Should You Wash Brand New Sheets Before You Sleep in Them?
After you grab a new set of sheets from the store, there's only one major thing left to do: Make your bed. There's a catch, though. Even though your brand-new bedding has never been used, you may want to think twice before smoothing them across your mattress; doing so could impact your health. Here, experts explain why washing your new sheets before you sleep on them is always the right call.
Why You Should Always Wash New Sheets
Is it truly necessary to wash your new sheets before you use them? According to the experts, yes, it absolutely is. "This way, you remove the dust and dirt they may have accumulated while in the factory or on the shelf at the store," explains Christian Alexander, the president and CEO of Nest Bedding. Plus, Mark and Ben McLean, sheet experts and the founders of Benji Sleep, note that these allergens can cause skin irritation, so you'll want to clean them to avoid any potential health concerns.
How to Wash New Sheets
When washing your new sheets for the first time, Alexander recommends reading the manufacturer's instructions. Since different materials will require different care, this can help make sure your sheets are getting clean the right way (especially since some varieties are hand-wash or dry clean only). If there aren't steps outlined for you to follow, wash your sheets in the hottest water possible, as this will kill lingering bacteria and germs. Wash them in warm water, however, if the fabric is particularly bright; this way, the color will stay vibrant.
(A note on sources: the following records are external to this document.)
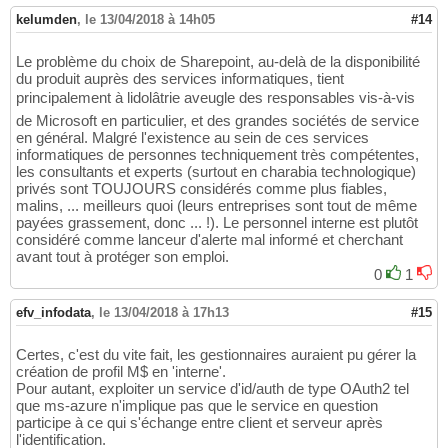
kelumden
,
le 13/04/2018 à 14h05
#14
Le problème du choix de Sharepoint, au-delà de la disponibilité
du produit auprès des services informatiques, tient
principalement à lidolâtrie aveugle des responsables vis-à-vis
de Microsoft en particulier, et des grandes sociétés de service
en général. Malgré l'existence au sein de ces services
informatiques de personnes techniquement très compétentes,
les consultants et experts (surtout en charabia technologique)
privés sont TOUJOURS considérés comme plus fiables,
malins, ... meilleurs quoi (leurs entreprises sont tout de même
payées grassement, donc ... !). Le personnel interne est plutôt
considéré comme lanceur d'alerte mal informé et cherchant
avant tout à protéger son emploi.
0
1
efv_infodata
,
le 13/04/2018 à 17h13
#15
Certes, c'est du vite fait, les gestionnaires auraient pu gérer la
création de profil M$ en 'interne'.
Pour autant, exploiter un service d'id/auth de type OAuth2 tel
que ms-azure n'implique pas que le service en question
participe à ce qui s'échange entre client et serveur après
l'identification.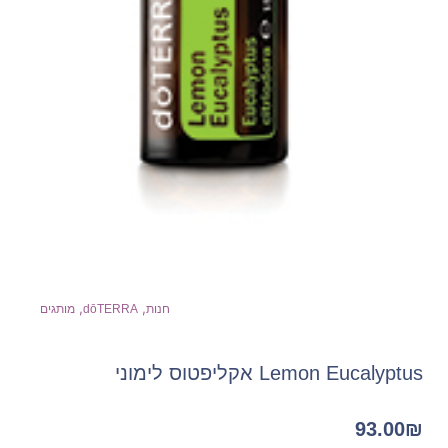
,
,
חנות
dōTERRA
מותגים
Lemon Eucalyptus אקליפטוס לימוני
93.00
₪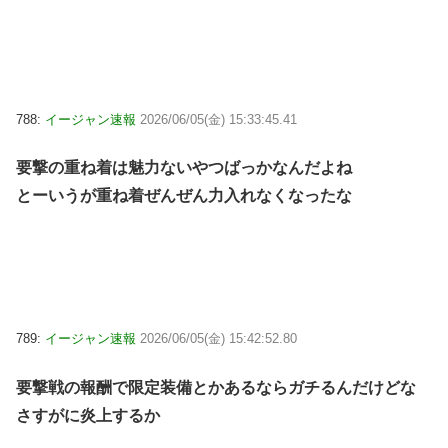
788:
イージャン速報
2026/06/05(金) 15:33:45.41
要撃の重ね着は魅力ないやつばっかなんだよね
とーいうが重ね着ぜんぜん力入れなくなったな
789:
イージャン速報
2026/06/05(金) 15:42:52.80
要撃戦の報酬で限定装備とかあるならガチるんだけどな
さすがに炎上するか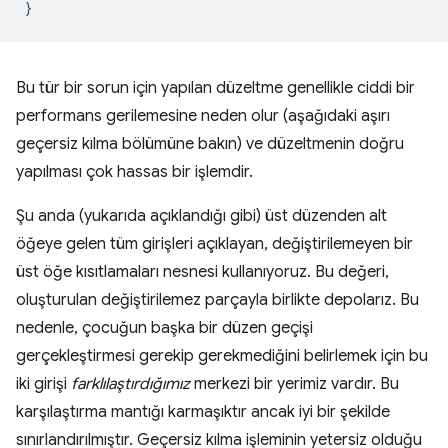
}
Bu tür bir sorun için yapılan düzeltme genellikle ciddi bir
performans gerilemesine neden olur (aşağıdaki aşırı
geçersiz kılma bölümüne bakın) ve düzeltmenin doğru
yapılması çok hassas bir işlemdir.
Şu anda (yukarıda açıklandığı gibi) üst düzenden alt
öğeye gelen tüm girişleri açıklayan, değiştirilemeyen bir
üst öğe kısıtlamaları nesnesi kullanıyoruz. Bu değeri,
oluşturulan değiştirilemez parçayla birlikte depolarız. Bu
nedenle, çocuğun başka bir düzen geçişi
gerçekleştirmesi gerekip gerekmediğini belirlemek için bu
iki girişi
farklılaştırdığımız
merkezi bir yerimiz vardır. Bu
karşılaştırma mantığı karmaşıktır ancak iyi bir şekilde
sınırlandırılmıştır. Geçersiz kılma işleminin yetersiz olduğu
You'll also want to wash the sheets separately from other items in your laundry load, since the long fabric can become bunched in the washing machine; tossing them in with other items, like towels, might not result in the best possible clean. Alexander suggests looking to your new sheets' materials, too, since some sets require certain detergents.
How to Dry New Sheets
The drying process is pretty simple: Toss sheets into the dryer as soon as the wash cycle finishes to avoid mold growth or odor. Alexander suggests medium or low settings; lower heat will preserve their quality. If you like to air-dry your laundry, and if the manufacturer's instructions allow for this, he says you can line dry your fresh sheets in the sun to get them extra bright and crisp to the touch.